Joint Military School
- Type: Military academy
- Established: 1 October 1962; 63 years ago
- Location: Koulikoro

= Joint Military School (Mali) =

Malian training establishment

The Joint Military School (École militaire interarmes de Koulikoro) at Koulikoro is one of two significant training establishments of the Malian Armed Forces. Its mission is to train active and reserve officers and the promotion of scientific and technological research.

== History ==
It was established on 1 October 1962 in Kati. In 1964 and 1965, the school trained fighters from several African national liberation movements: African National Congress of South Africa, SWAPO, FRELIMO, MPLA, and ZANU. On July 27, 1967, President Modibo Keita visited the School, and described its personnel as "the most conscious and most dynamic forward force". In 1980, 18 years after its establishment, it was relocated. The duration of the training cycle was reduced from three to two years after the 42nd graduation in 2020. In order to contribute to African integration, it opened its doors to military students from different African countries in 1993. It was reorganized on 17 November 2000.

== Activities ==
In a speech on 1 August 2008 at a ceremony at the school, then-President Amadou Toumani Toure formulated this new mission as follows: “The duty of the army is to fight, and the main mission is, above all, to support peace". A section of the European Union Training Mission in Mali is based at the school. Malian figures, politicians generals and foreign officials such as President of Chad Idriss Déby have presided over the graduation of troops.
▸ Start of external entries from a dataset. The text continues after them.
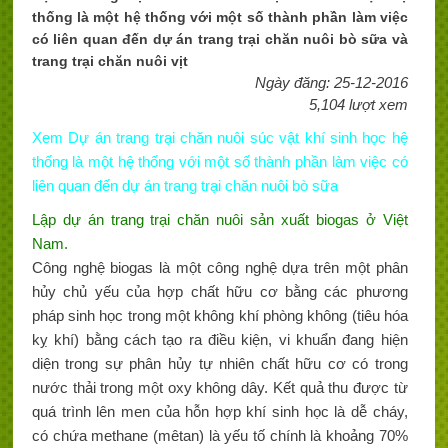
thống là một hệ thống với một số thành phần làm việc
có liên quan đến dự án trang trại chăn nuôi bò sữa và
trang trại chăn nuôi vịt
Ngày đăng: 25-12-2016
5,104 lượt xem
Xem Dự án trang trại chăn nuôi súc vật khí sinh học hệ
thống là một hệ thống với một số thành phần làm việc có
liên quan đến dự án trang trại chăn nuôi bò sữa
Lập dự án trang trại chăn nuôi sản xuất biogas ở Việt
Nam.
Công nghệ biogas là một công nghệ dựa trên một phân
hủy chủ yếu của hợp chất hữu cơ bằng các phương
pháp sinh học trong một không khí phòng không (tiêu hóa
kỵ khí) bằng cách tạo ra điều kiện, vi khuẩn đang hiện
diện trong sự phân hủy tự nhiên chất hữu cơ có trong
nước thải trong một oxy không dây. Kết quả thu được từ
quá trình lên men của hỗn hợp khí sinh học là dễ cháy,
có chứa methane (mêtan) là yếu tố chính là khoảng 70%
Since 1993, military personnel from 12 African countries have been training in it: Burkina Faso, Benin, Cameroon, Gabon, Guinea, Mauritania, Niger, Central African Republic, Côte d'Ivoire, Senegal, Chad and Togo.

== Alumni ==
- Amadou Toumani Touré, former President of Mali
- Cheick Oumar Diarra, former Minister of Transport and Public Works
- Kafougouna Koné, former Minister of Defense of Mali
- Bah Ndaw, President of Mali (Interim)
- Sadio Gassama, former Minister of Defence and Veterans Affairs
- Assimi Goïta, current President of Mali
- Sadio Camara, former Malian Minister of Defence.